E ele estava ali no meu portão, risonho, mostrando as gengivas úmidas. “Então você encomendou a roupa do Super-homem ao Papai Noel, Tóia?”, perguntei. Ele balançou a cabeça energicamente para cima e para baixo. Eu, no fundo, duvidava que uma coisa cara dessas viesse parar na mão do Tóia. Por isso, imagine o meu susto quando ele me chamou lá em casa, na manhã seguinte à noite de Natal, postando-se do lado de fora, perguntando, assim que abri o portão: “Que tal?”. Mesmo sendo um raquítico menino desdentado e cabeçudo, aquela visão foi inesquecível: ele com as mãozinhas na cintura e as magras pernas arqueadas afastadas, peito estufado, o vento balançando obliquamente a capa vermelha por trás daquela roupa colante, azul e linda, seu ralo cabelo louro esvoaçando por sobre a cabeça. “Tóia, meu!”, admirei, diante daquela figura. “Quero pular da pontinha!”, disse ele, apontando para o final da passagem para a rua Niquelina, onde havia uma pequena ponte sobre o Córrego Cardoso. E saiu correndo para lá. Eu, para avisar minha mãe, entrei no quintal e fui até a porta da cozinha: “Mãe, vou ali e já volto.”, e sai em perseguição ao Tóia, que ganhara terreno. Umas poucas dezenas de metros à frente, curva em S na casa do Ademar, e um suave declive chegando na pontinha. Dali, já avistei o decidido Tóia pendurado pelo lado de fora da pontinha, de costas para o corre-mão único, que ele segurava por sobre os ombros, calcanhares no beiral de cimento. Ao me ver, gritou de longe: “Vou posar lá naquela pedra redonda!”, e, sem ouvir o “Não, Tóia! Não, Tóia!” que eu gritava, aflito, enquanto corria para a pontinha, deu o impulso final sobre aquele vão de três metros. E pulou no ar.

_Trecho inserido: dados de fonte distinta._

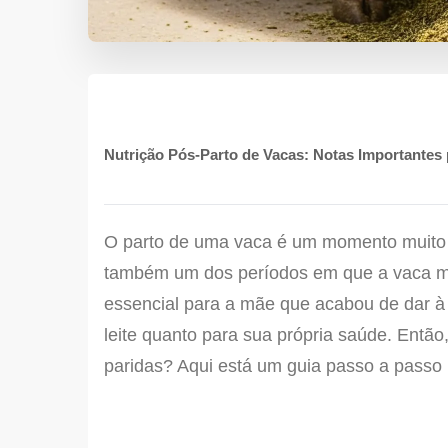
Nutrição Pós-Parto de Vacas: Notas Importantes
O parto de uma vaca é um momento muito e
também um dos períodos em que a vaca mai
essencial para a mãe que acabou de dar à 
leite quanto para sua própria saúde. Ent
paridas? Aqui está um guia passo a passo 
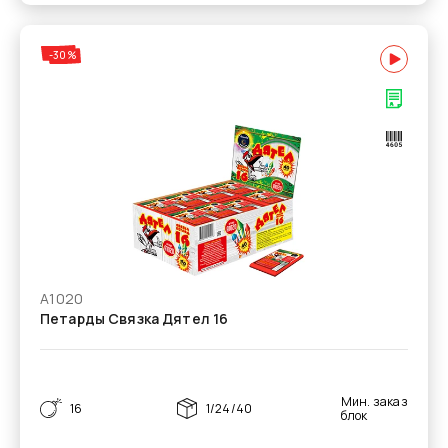
-30%
А1020
Петарды Связка Дятел 16
Мин. заказ
16
1/24/40
блок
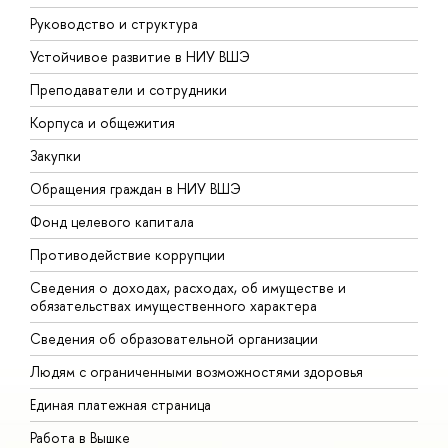
Руководство и структура
Д
Устойчивое развитие в НИУ ВШЭ
О
Преподаватели и сотрудники
П
Корпуса и общежития
В
Закупки
П
Обращения граждан в НИУ ВШЭ
А
Фонд целевого капитала
Д
Противодействие коррупции
Ц
Сведения о доходах, расходах, об имуществе и
Б
обязательствах имущественного характера
О
Сведения об образовательной организации
О
Людям с ограниченными возможностями здоровья
Единая платежная страница
Работа в Вышке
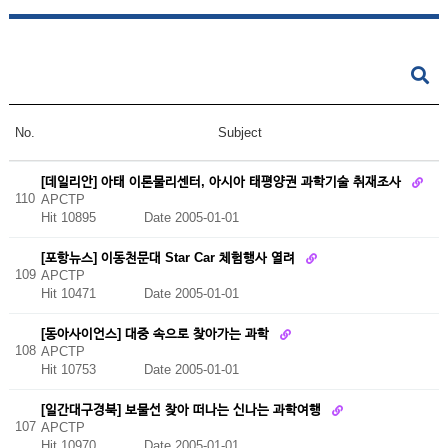
No.
Subject
[데일리안] 아태 이론물리센터, 아시아 태평양권 과학기술 취재조사
110
APCTP
Hit 10895
Date 2005-01-01
[포항뉴스] 이동천문대 Star Car 체험행사 열려
109
APCTP
Hit 10471
Date 2005-01-01
[동아사이언스] 대중 속으로 찾아가는 과학
108
APCTP
Hit 10753
Date 2005-01-01
[일간대구경북] 보물선 찾아 떠나는 신나는 과학여행
107
APCTP
Hit 10970
Date 2005-01-01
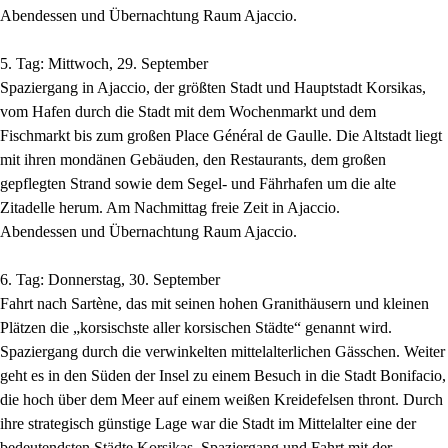
Abendessen und Übernachtung Raum Ajaccio.
5. Tag: Mittwoch, 29. September
Spaziergang in Ajaccio, der größten Stadt und Hauptstadt Korsikas,
vom Hafen durch die Stadt mit dem Wochenmarkt und dem
Fischmarkt bis zum großen Place Général de Gaulle. Die Altstadt liegt
mit ihren mondänen Gebäuden, den Restaurants, dem großen
gepflegten Strand sowie dem Segel- und Fährhafen um die alte
Zitadelle herum. Am Nachmittag freie Zeit in Ajaccio.
Abendessen und Übernachtung Raum Ajaccio.
6. Tag: Donnerstag, 30. September
Fahrt nach Sartène, das mit seinen hohen Granithäusern und kleinen
Plätzen die „korsischste aller korsischen Städte“ genannt wird.
Spaziergang durch die verwinkelten mittelalterlichen Gässchen. Weiter
geht es in den Süden der Insel zu einem Besuch in die Stadt Bonifacio,
die hoch über dem Meer auf einem weißen Kreidefelsen thront. Durch
ihre strategisch günstige Lage war die Stadt im Mittelalter eine der
bedeutendsten Städte Korsikas. Spaziergang und Fahrt mit der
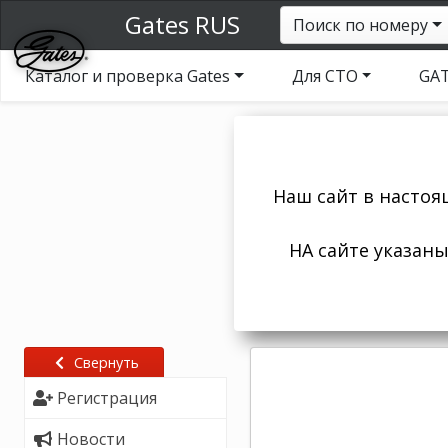
Gates RUS
Поиск по номеру
Каталог и проверка Gates
Для СТО
GAT
Наш сайт в настоя
НА сайте указан
Свернуть
Регистрация
Новости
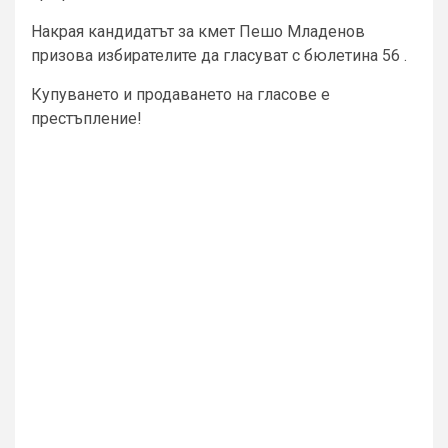
Накрая кандидатът за кмет Пешо Младенов
призова избирателите да гласуват с бюлетина 56 .
Купуването и продаването на гласове е
престъпление!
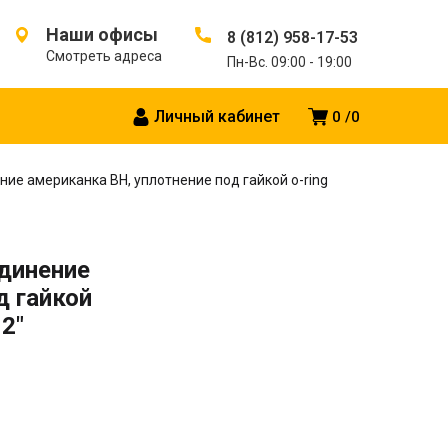
Наши офисы
8 (812) 958-17-53
Смотреть адреса
Пн-Вс. 09:00 - 19:00
Личный кабинет
0
0
ие американка ВН, уплотнение под гайкой o-ring
динение
д гайкой
 2″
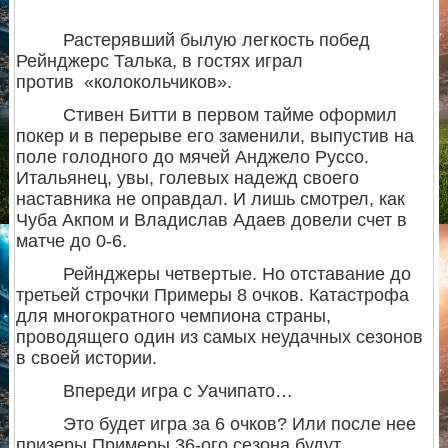
Растерявший былую легкость побед
Рейнджерс Талька, в гостях играл
против «колокольчиков».
Стивен Битти в первом тайме оформил
покер и в перерыве его заменили, выпустив на
поле голодного до мячей Анджело Руссо.
Итальянец, увы, голевых надежд своего
наставника не оправдал. И лишь смотрел, как
Чуба Акпом и Владислав Адаев довели счет в
матче до 0-6.
Рейнджеры четвертые. Но отставание до
третьей строчки Примеры 8 очков. Катастрофа
для многократного чемпиона страны,
проводящего один из самых неудачных сезонов
в своей истории.
Впереди игра с Уачипато…
Это будет игра за 6 очков? Или после нее
призеры Примеры 36-ого сезона будут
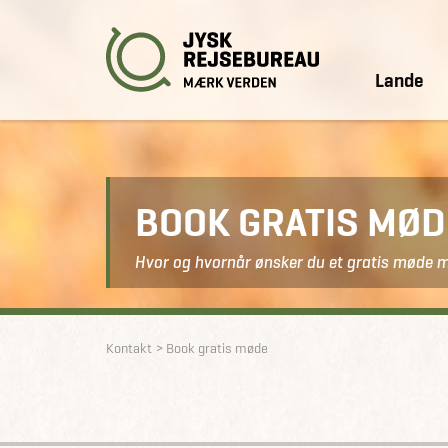
Lande
BOOK GRATIS MØ
Hvor og hvornår ønsker du et gratis møde 
Kontakt
Book gratis møde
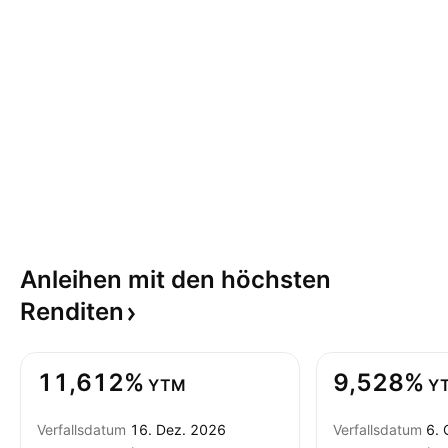
Anleihen mit den höchsten
Renditen
11,612%
9,528%
YTM
Y
Verfallsdatum
16. Dez. 2026
Verfallsdatum
6.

Na primeira fração de tempo, os olhos fixos num ponto à frente, esticou os braços horizontalmente, mas como algo o puxasse inexoravelmente para baixo, esperneou energicamente, bateu braços e pernas, esboçou até um movimento de bater asas, mas tombou derrotado, de quatro, dentro do córrego, espirrando água para todo canto. Ali, de joelhos e mãos no fundo arenoso, uma água fria lambendo-lhe a barriga, ele exclamou: “Puxa!”.
Por onde andará hoje o Tóia, que me deixou, por tantos anos, com o peso daquela frustração na consciência?